▸ **Activity**
Your copy of the data should match it exactly, except that the pictures are gone.

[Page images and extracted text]
----

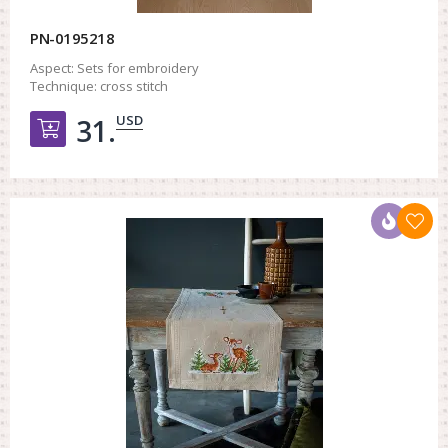
PN-0195218
Aspect:
Sets for embroidery
Technique:
cross stitch
USD
31.
Добавить в корзину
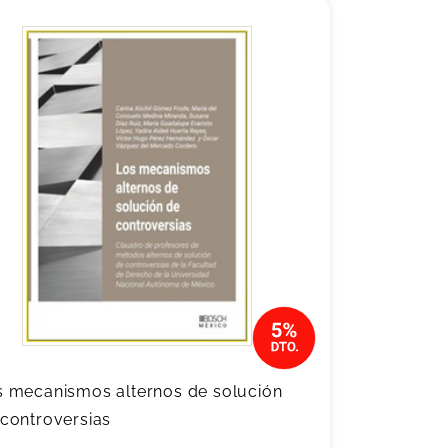
s mecanismos alternos de solución
 controversias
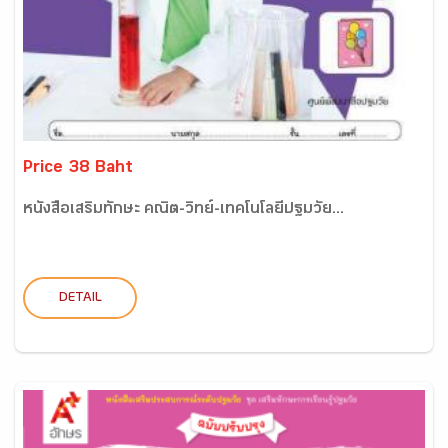
Price 38 Baht
หนังสือเสริมทักษะ คณิต-วิทย์-เทคโนโลยีปฐมวัย...
DETAIL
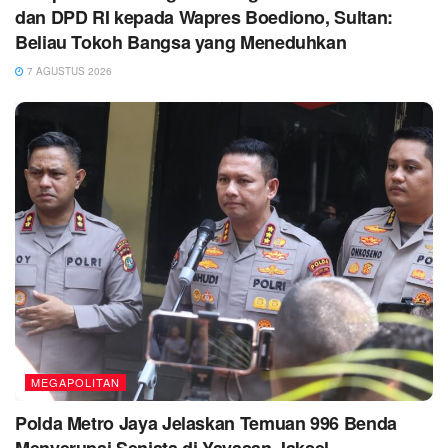
dan DPD RI kepada Wapres Boediono, Sultan:
Beliau Tokoh Bangsa yang Meneduhkan
7 AGUSTUS 2026
MEGAPOLITAN
Polda Metro Jaya Jelaskan Temuan 996 Benda
Menyerupai Senjata di Yayasan Jaksel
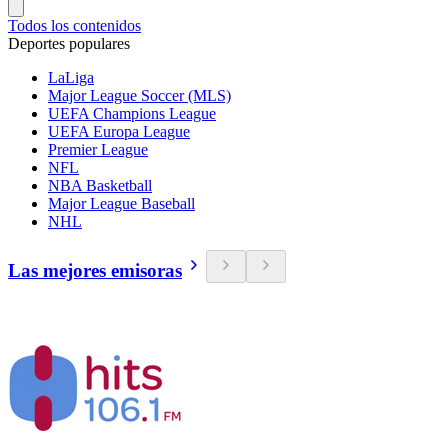
Todos los contenidos
Deportes populares
LaLiga
Major League Soccer (MLS)
UEFA Champions League
UEFA Europa League
Premier League
NFL
NBA Basketball
Major League Baseball
NHL
Las mejores emisoras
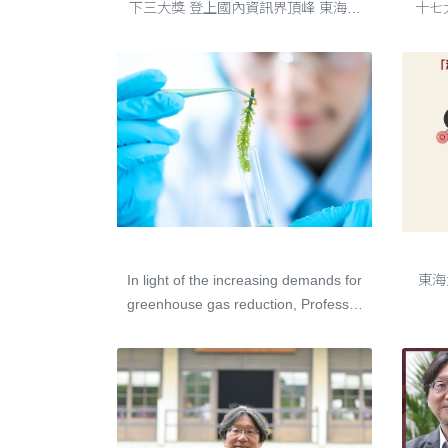
下三大獎 登上國內資訊界頂峰 東海大
十七
學近期獲得多項大獎，資工系終身特聘
效運
教授楊朝棟更一舉拿下三項資訊教師大
展所
獎，包括「2022 資訊榮譽獎章」、
議題
「2022 傑出產業貢獻獎，以及「2023
續」
....
以微藻為基礎降低環境汙染的固碳循環經濟 Microalgae-Based Carbon Fixation, Waste Reduction, and Circular Economy
In light of the increasing demands for
東海
greenhouse gas reduction, Professor
Jo-Shu Chang has devoted himself to
developing microalgae-based
technologies for CO2 reduction,
biofuels production and biorefinery.
The microalgae’s photobiosynthesis
function is the most natural and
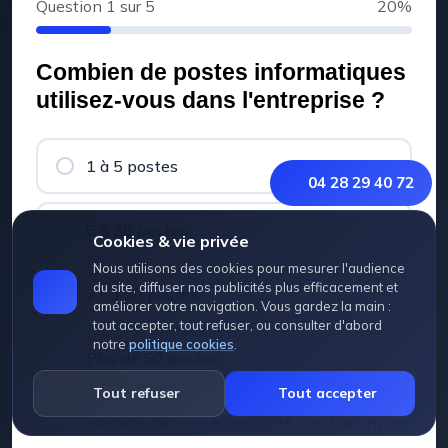
Question
1
sur 5
20%
Combien de postes informatiques
utilisez-vous dans l'entreprise ?
1 à 5 postes
04 28 29 40 72
6 à 20 postes
Cookies & vie privée
Nous utilisons des cookies pour mesurer l'audience
du site, diffuser nos publicités plus efficacement et
21 à 50 postes
améliorer votre navigation. Vous gardez la main :
tout accepter, tout refuser, ou consulter d'abord
notre
politique cookies
.
Plus de 50 postes
Tout refuser
Tout accepter
Aucune donnée enregistrée, c'est anonyme.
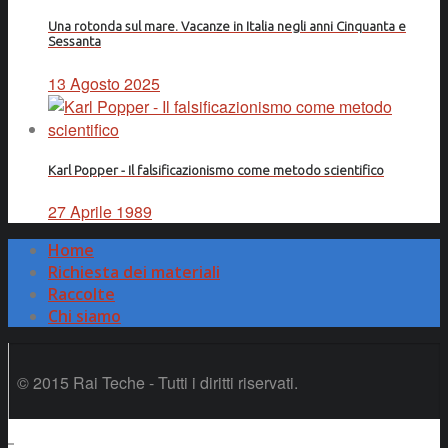
Una rotonda sul mare. Vacanze in Italia negli anni Cinquanta e
Sessanta
13 Agosto 2025
Karl Popper - Il falsificazionismo come metodo scientifico
27 Aprile 1989
Home
Richiesta dei materiali
Raccolte
Chi siamo
© 2015 Rai Teche - Tutti i diritti riservati.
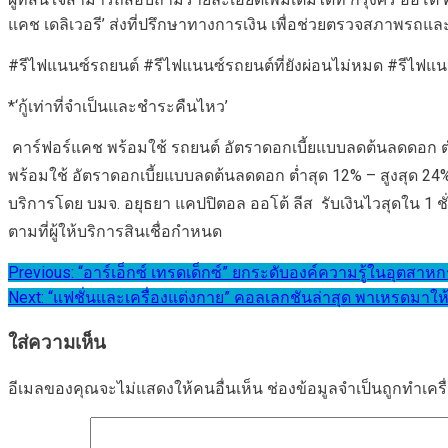
แคช เดลิเวอรี’ ส่งที่ปรึกษาทางการเงิน เพื่อช่วยตรวจสภาพรถแ
#รีไฟแนนซ์รถยนต์ #รีไฟแนนซ์รถยนต์ที่ยังผ่อนไม่หมด #รีไฟแนน
*‘กู้เท่าที่จำเป็นและชำระคืนไหว’
 คาร์ฟอร์แคช พร้อมใช้ รถยนต์ อัตราดอกเบี้ยแบบลดต้นลดดอก ต่ำ
พร้อมใช้ อัตราดอกเบี้ยแบบลดต้นลดดอก ต่ำสุด 12% – สูงสุด 24% 
บริการโดย บมจ. อยุธยา แคปปิตอล ออโต้ ลีส  รับเงินไวสุดใน 1 ช
ตามที่ผู้ให้บริการสินเชื่อกำหนด
แนะแนว
Previous:
“อาร์เอ็กซ์ เทรดเด็กซ์” ยกระดับองค์ความรู้ในอุตสา
Next:
“แฟชั่นและเครื่องแต่งกาย” คอลเลกชันล่าสุด พาเหรดมาให้ช็อ
เรื่อง
ใส่ความเห็น
อีเมลของคุณจะไม่แสดงให้คนอื่นเห็น
ช่องข้อมูลจำเป็นถูกทำเค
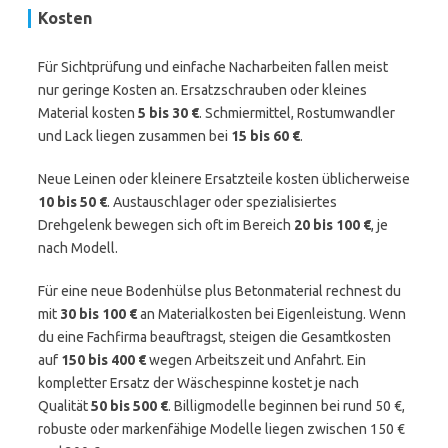
Kosten
Für Sichtprüfung und einfache Nacharbeiten fallen meist
nur geringe Kosten an. Ersatzschrauben oder kleines
Material kosten
5 bis 30 €
. Schmiermittel, Rostumwandler
und Lack liegen zusammen bei
15 bis 60 €
.
Neue Leinen oder kleinere Ersatzteile kosten üblicherweise
10 bis 50 €
. Austauschlager oder spezialisiertes
Drehgelenk bewegen sich oft im Bereich
20 bis 100 €
, je
nach Modell.
Für eine neue Bodenhülse plus Betonmaterial rechnest du
mit
30 bis 100 €
an Materialkosten bei Eigenleistung. Wenn
du eine Fachfirma beauftragst, steigen die Gesamtkosten
auf
150 bis 400 €
wegen Arbeitszeit und Anfahrt. Ein
kompletter Ersatz der Wäschespinne kostet je nach
Qualität
50 bis 500 €
. Billigmodelle beginnen bei rund 50 €,
robuste oder markenfähige Modelle liegen zwischen 150 €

----

▸ **Your solution**
PN-0195218
Aspect:
Sets for embroidery
Technique:
cross stitch
USD
31.
Добавить в корзину
s mecanismos alternos de solución
 controversias
Price 38 Baht
หนังสือเสริมทักษะ คณิต-วิทย์-เทคโนโลยีปฐมวัย...
DETAIL
dan DPD RI kepada Wapres Boediono, Sultan:
Beliau Tokoh Bangsa yang Meneduhkan
7 AGUSTUS 2026
MEGAPOLITAN
Polda Metro Jaya Jelaskan Temuan 996 Benda
Menyerupai Senjata di Yayasan Jaksel
Todos los contenidos
Deportes populares
LaLiga
Major League Soccer (MLS)
UEFA Champions League
UEFA Europa League
Premier League
NFL
NBA Basketball
Major League Baseball
NHL
Las mejores emisoras
下三大獎 登上國內資訊界頂峰 東海大
十七
學近期獲得多項大獎，資工系終身特聘
效運
教授楊朝棟更一舉拿下三項資訊教師大
展所
獎，包括「2022 資訊榮譽獎章」、
議題
「2022 傑出產業貢獻獎，以及「2023
續」
....
以微藻為基礎降低環境汙染的固碳循環經濟 Microalgae-Based Carbon Fixation, Waste Reduction, and Circular Economy
In light of the increasing demands for
東海
greenhouse gas reduction, Professor
Jo-Shu Chang has devoted himself to
developing microalgae-based
technologies for CO2 reduction,
biofuels production and biorefinery.
The microalgae’s photobiosynthesis
function is the most natural and
Question
1
sur 5
20%
Combien de postes informatiques
utilisez-vous dans l'entreprise ?
1 à 5 postes
04 28 29 40 72
6 à 20 postes
Cookies & vie privée
Nous utilisons des cookies pour mesurer l'audience
du site, diffuser nos publicités plus efficacement et
21 à 50 postes
améliorer votre navigation. Vous gardez la main :
tout accepter, tout refuser, ou consulter d'abord
notre
politique cookies
.
Plus de 50 postes
Tout refuser
Tout accepter
Aucune donnée enregistrée, c'est anonyme.
Una rotonda sul mare. Vacanze in Italia negli anni Cinquanta e
Sessanta
13 Agosto 2025
Karl Popper - Il falsificazionismo come metodo scientifico
27 Aprile 1989
Home
Richiesta dei materiali
Raccolte
Chi siamo
© 2015 Rai Teche - Tutti i diritti riservati.
แคช เดลิเวอรี’ ส่งที่ปรึกษาทางการเงิน เพื่อช่วยตรวจสภาพรถแ
#รีไฟแนนซ์รถยนต์ #รีไฟแนนซ์รถยนต์ที่ยังผ่อนไม่หมด #รีไฟแนน
*‘กู้เท่าที่จำเป็นและชำระคืนไหว’
 คาร์ฟอร์แคช พร้อมใช้ รถยนต์ อัตราดอกเบี้ยแบบลดต้นลดดอก ต่ำ
พร้อมใช้ อัตราดอกเบี้ยแบบลดต้นลดดอก ต่ำสุด 12% – สูงสุด 24% 
บริการโดย บมจ. อยุธยา แคปปิตอล ออโต้ ลีส  รับเงินไวสุดใน 1 ช
ตามที่ผู้ให้บริการสินเชื่อกำหนด
แนะแนว
Previous:
“อาร์เอ็กซ์ เทรดเด็กซ์” ยกระดับองค์ความรู้ในอุตสา
Next:
“แฟชั่นและเครื่องแต่งกาย” คอลเลกชันล่าสุด พาเหรดมาให้ช็อ
เรื่อง
ใส่ความเห็น
อีเมลของคุณจะไม่แสดงให้คนอื่นเห็น
ช่องข้อมูลจำเป็นถูกทำเค
Kosten
Für Sichtprüfung und einfache Nacharbeiten fallen meist
nur geringe Kosten an. Ersatzschrauben oder kleines
Material kosten
5 bis 30 €
. Schmiermittel, Rostumwandler
und Lack liegen zusammen bei
15 bis 60 €
.
Neue Leinen oder kleinere Ersatzteile kosten üblicherweise
10 bis 50 €
. Austauschlager oder spezialisiertes
Drehgelenk bewegen sich oft im Bereich
20 bis 100 €
, je
nach Modell.
Für eine neue Bodenhülse plus Betonmaterial rechnest du
mit
30 bis 100 €
an Materialkosten bei Eigenleistung. Wenn
du eine Fachfirma beauftragst, steigen die Gesamtkosten
auf
150 bis 400 €
wegen Arbeitszeit und Anfahrt. Ein
kompletter Ersatz der Wäschespinne kostet je nach
Qualität
50 bis 500 €
. Billigmodelle beginnen bei rund 50 €,
robuste oder markenfähige Modelle liegen zwischen 150 €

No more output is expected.